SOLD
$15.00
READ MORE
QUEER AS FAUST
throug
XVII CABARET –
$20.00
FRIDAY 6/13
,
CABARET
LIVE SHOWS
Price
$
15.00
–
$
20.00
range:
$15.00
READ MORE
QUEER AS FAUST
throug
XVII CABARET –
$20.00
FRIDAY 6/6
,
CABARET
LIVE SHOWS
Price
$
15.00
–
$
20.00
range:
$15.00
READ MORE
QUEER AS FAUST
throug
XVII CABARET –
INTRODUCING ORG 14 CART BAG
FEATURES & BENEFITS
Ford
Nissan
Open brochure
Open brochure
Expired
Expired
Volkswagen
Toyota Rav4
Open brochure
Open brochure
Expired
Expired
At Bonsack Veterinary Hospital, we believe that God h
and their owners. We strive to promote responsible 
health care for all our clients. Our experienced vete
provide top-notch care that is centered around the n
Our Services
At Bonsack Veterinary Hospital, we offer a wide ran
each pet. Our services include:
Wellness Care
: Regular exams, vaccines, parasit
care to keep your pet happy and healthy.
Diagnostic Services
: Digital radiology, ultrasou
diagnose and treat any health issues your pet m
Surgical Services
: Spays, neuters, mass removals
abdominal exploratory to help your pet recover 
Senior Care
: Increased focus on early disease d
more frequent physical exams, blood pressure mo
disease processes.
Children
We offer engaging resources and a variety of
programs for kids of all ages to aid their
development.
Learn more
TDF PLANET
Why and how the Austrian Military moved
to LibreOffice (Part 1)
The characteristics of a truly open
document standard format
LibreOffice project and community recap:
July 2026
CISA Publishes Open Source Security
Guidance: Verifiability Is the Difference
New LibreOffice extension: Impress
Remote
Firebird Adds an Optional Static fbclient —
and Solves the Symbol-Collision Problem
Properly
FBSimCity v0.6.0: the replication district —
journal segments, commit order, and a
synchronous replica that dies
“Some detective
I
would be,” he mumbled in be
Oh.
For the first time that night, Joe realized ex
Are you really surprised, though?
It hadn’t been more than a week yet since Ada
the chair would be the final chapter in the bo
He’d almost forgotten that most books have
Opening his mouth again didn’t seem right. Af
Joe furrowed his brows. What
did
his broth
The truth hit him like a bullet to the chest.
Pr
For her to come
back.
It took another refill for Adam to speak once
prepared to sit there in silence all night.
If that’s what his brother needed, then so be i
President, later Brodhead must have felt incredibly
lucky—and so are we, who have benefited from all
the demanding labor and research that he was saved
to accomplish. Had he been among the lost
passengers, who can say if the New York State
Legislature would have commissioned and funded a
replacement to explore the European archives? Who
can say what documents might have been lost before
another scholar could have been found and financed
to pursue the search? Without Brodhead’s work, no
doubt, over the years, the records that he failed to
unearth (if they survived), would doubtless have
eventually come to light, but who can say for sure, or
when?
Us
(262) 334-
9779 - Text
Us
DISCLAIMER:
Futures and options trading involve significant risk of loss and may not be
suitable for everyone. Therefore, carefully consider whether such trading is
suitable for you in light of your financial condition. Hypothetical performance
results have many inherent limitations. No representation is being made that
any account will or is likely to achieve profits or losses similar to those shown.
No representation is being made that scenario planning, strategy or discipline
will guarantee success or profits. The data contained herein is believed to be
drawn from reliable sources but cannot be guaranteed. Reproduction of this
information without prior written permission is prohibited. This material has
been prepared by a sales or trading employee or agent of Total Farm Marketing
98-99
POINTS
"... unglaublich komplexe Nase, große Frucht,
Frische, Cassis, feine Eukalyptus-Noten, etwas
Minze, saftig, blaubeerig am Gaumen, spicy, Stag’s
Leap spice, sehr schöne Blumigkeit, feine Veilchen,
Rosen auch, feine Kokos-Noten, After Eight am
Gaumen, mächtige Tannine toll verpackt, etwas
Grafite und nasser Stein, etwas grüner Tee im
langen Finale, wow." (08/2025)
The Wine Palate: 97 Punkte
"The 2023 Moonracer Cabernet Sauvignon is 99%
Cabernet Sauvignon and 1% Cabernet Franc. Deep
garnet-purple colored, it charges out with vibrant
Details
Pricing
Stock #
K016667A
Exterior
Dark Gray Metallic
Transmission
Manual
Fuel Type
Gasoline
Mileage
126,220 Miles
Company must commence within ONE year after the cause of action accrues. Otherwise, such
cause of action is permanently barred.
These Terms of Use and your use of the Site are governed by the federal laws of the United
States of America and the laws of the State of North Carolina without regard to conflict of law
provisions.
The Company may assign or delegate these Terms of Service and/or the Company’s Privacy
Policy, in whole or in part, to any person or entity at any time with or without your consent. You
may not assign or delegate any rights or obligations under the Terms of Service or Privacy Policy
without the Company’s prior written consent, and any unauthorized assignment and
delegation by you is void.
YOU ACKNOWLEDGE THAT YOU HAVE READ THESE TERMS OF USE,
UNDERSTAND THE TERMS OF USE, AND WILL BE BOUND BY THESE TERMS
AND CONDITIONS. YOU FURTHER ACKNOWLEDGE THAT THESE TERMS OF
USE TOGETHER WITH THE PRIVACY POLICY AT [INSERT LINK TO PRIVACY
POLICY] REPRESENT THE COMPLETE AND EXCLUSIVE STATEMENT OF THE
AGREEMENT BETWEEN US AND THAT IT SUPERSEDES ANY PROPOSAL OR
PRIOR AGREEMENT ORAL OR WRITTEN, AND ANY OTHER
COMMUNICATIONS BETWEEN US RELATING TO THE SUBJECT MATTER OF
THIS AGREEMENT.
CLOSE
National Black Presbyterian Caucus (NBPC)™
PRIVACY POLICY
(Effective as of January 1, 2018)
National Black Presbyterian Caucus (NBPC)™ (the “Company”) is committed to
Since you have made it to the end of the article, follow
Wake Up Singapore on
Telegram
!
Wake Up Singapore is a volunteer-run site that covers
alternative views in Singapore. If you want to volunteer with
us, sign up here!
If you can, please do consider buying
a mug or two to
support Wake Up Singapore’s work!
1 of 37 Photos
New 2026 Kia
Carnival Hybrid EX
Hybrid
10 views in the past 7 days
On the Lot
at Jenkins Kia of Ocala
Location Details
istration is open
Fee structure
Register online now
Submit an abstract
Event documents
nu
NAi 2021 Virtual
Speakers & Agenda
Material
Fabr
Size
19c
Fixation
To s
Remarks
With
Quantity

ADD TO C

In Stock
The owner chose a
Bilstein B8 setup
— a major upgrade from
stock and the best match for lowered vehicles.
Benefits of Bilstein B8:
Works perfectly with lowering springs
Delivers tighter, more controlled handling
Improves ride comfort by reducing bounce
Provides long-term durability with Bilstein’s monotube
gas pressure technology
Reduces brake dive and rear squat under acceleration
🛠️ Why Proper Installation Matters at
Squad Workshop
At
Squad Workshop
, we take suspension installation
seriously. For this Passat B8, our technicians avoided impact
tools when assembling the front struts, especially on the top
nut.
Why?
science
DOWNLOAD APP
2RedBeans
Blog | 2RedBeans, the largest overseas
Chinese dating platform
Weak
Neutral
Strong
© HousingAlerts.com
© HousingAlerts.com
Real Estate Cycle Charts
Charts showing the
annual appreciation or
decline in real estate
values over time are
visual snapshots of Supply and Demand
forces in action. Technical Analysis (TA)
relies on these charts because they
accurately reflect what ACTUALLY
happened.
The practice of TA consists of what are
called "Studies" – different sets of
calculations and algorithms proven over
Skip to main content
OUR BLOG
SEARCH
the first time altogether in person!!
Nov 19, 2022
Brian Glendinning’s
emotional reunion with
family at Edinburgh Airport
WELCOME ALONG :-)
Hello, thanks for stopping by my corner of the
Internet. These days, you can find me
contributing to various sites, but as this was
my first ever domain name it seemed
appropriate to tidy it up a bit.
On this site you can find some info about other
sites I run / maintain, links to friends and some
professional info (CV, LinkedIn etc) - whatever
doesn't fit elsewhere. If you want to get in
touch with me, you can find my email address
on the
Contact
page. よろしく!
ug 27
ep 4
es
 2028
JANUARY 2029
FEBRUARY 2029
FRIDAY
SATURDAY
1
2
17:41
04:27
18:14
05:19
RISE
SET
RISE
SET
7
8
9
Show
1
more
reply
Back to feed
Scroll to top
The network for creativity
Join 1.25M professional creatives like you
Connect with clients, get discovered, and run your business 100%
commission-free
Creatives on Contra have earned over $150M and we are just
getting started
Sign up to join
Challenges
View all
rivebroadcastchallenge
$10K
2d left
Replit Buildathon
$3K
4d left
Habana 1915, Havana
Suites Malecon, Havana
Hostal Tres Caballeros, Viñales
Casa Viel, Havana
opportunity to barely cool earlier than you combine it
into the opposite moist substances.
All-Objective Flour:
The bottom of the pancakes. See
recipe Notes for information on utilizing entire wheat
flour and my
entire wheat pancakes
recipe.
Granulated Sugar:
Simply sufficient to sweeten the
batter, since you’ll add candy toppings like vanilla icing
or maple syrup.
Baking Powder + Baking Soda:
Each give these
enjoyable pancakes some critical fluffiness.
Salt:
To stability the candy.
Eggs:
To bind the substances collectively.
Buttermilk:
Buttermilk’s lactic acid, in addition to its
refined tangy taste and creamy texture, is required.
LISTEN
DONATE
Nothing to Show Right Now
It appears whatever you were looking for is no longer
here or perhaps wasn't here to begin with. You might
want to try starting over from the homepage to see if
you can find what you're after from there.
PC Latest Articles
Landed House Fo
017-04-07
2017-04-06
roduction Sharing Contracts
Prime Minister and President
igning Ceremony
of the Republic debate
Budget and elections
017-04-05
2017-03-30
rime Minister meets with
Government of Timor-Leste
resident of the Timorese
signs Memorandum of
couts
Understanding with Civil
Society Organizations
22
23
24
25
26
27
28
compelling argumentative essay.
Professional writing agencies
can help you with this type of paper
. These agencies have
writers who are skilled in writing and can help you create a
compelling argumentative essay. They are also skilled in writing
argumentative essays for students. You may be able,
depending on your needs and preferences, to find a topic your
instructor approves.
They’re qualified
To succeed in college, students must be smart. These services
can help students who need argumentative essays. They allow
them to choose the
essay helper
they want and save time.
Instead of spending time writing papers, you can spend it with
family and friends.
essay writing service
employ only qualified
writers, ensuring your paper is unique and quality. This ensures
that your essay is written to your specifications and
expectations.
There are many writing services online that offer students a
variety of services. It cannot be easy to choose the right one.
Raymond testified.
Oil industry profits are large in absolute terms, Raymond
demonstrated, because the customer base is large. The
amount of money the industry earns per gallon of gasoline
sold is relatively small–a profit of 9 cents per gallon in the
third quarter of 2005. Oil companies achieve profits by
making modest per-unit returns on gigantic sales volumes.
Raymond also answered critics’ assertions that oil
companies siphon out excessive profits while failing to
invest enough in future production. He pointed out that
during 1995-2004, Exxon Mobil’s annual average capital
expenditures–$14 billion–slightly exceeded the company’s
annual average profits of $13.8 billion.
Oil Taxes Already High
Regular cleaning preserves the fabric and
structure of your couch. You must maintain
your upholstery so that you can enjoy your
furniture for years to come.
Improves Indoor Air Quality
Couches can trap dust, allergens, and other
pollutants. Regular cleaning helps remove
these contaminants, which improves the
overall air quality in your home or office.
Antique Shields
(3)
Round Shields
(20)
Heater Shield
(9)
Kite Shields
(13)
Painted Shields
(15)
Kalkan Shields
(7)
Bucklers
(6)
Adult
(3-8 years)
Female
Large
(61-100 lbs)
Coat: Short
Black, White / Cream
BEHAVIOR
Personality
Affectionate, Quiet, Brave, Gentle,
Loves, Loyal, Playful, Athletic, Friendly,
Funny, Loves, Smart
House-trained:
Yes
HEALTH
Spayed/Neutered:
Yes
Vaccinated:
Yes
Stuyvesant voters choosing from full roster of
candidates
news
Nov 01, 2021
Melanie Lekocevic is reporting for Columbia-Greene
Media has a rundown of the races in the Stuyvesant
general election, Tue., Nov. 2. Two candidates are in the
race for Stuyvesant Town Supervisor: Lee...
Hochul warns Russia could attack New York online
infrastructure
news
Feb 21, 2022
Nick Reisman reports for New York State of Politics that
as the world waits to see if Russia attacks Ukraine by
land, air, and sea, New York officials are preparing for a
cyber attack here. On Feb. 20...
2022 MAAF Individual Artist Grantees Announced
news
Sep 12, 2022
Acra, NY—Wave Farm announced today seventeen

----------

### Directions for this task
Print, from the entries above, the line with "UNDERSTAND THE TERMS", the line with "support Wake Up Singapore’s work!" and all lines between them, exactly and with nothing else.

### Finished task
UNDERSTAND THE TERMS OF USE, AND WILL BE BOUND BY THESE TERMS
AND CONDITIONS. YOU FURTHER ACKNOWLEDGE THAT THESE TERMS OF
USE TOGETHER WITH THE PRIVACY POLICY AT [INSERT LINK TO PRIVACY
POLICY] REPRESENT THE COMPLETE AND EXCLUSIVE STATEMENT OF THE
AGREEMENT BETWEEN US AND THAT IT SUPERSEDES ANY PROPOSAL OR
PRIOR AGREEMENT ORAL OR WRITTEN, AND ANY OTHER
COMMUNICATIONS BETWEEN US RELATING TO THE SUBJECT MATTER OF
THIS AGREEMENT.
CLOSE
National Black Presbyterian Caucus (NBPC)™
PRIVACY POLICY
(Effective as of January 1, 2018)
National Black Presbyterian Caucus (NBPC)™ (the “Company”) is committed to
Since you have made it to the end of the article, follow
Wake Up Singapore on
Telegram
!
Wake Up Singapore is a volunteer-run site that covers
alternative views in Singapore. If you want to volunteer with
us, sign up here!
If you can, please do consider buying
a mug or two to
support Wake Up Singapore’s work!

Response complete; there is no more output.